Output Manufaktur Jepang Turun
A
A
A
TOKYO - Output manufaktur Jepang turun 3,5% pada Februari. Penurunan ini lebih buruk dibandingkan proyeksi analis bahwa penurunan kurang dari 2%.
Data terbaru itu menambah suram gambaran kondisi ekonomi Jepang saat negara itu harus bekerja keras menghadapi dampak kenaikan pajak penjualan tahun lalu. Penurunan ini juga kebalikan dari kenaikan 3,7% pada Januari.
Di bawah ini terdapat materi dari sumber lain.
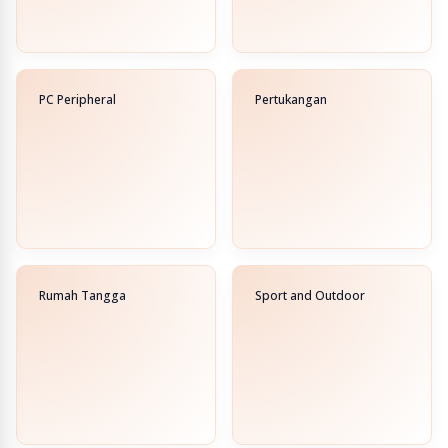
PC Peripheral
Pertukangan
Rumah Tangga
Sport and Outdoor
Data ini dirilis beberapa hari setelah data terpisah menunjukkan inflasi terhenti bulan lalu dengan ukuran utama harga yang tetap untuk pertama kali dalam hampir dua tahun.
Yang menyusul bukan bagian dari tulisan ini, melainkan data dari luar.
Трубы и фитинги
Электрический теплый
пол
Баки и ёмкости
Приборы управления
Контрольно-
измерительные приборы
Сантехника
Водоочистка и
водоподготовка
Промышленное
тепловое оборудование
Perkembangan ini juga menjadi pukulan bagi upaya Perdana Menteri (PM) Jepang Shinzo Abe untuk mengatasi deflasi dan memulihkan pertumbuhan ekonomi. ”Data hari ini mengonfirmasi bahwa ekonomi melemah pada kuartal I/2015. Kami tetap pada proyeksi kami bahwa produk domestik bruto (PDB) Jepang akan datar tahun ini dibandingkan pertumbuhan 1,0% seperti proyeksi analis,” ungkap Marcel Thieliant dari Capital Economics dalam catatan setelah data produksi industri itu diumumkan, dikutip kantor berita AFP .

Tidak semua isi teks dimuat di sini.